After finding the line that contains "Een gastvrije omgeving g" in the entries below, retype it and every following line precisely, the last included.

(Collected data entries)
____
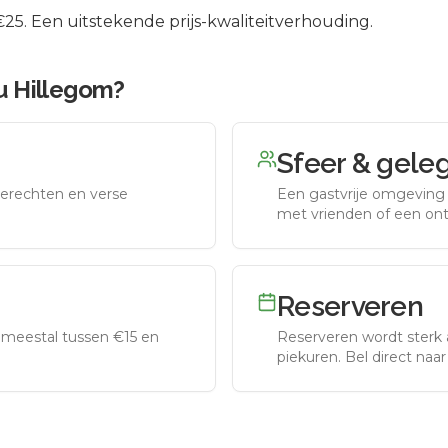
5. Een uitstekende prijs-kwaliteitverhouding.
u Hillegom
?
Sfeer & gele
erechten en verse
Een gastvrije omgeving g
met vrienden of een on
Reserveren
meestal tussen €15 en
Reserveren wordt sterk 
piekuren.
Bel direct naa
____
* Answer section *
Een gastvrije omgeving g
met vrienden of een on
Reserveren
meestal tussen €15 en
Reserveren wordt sterk 
piekuren.
Bel direct naa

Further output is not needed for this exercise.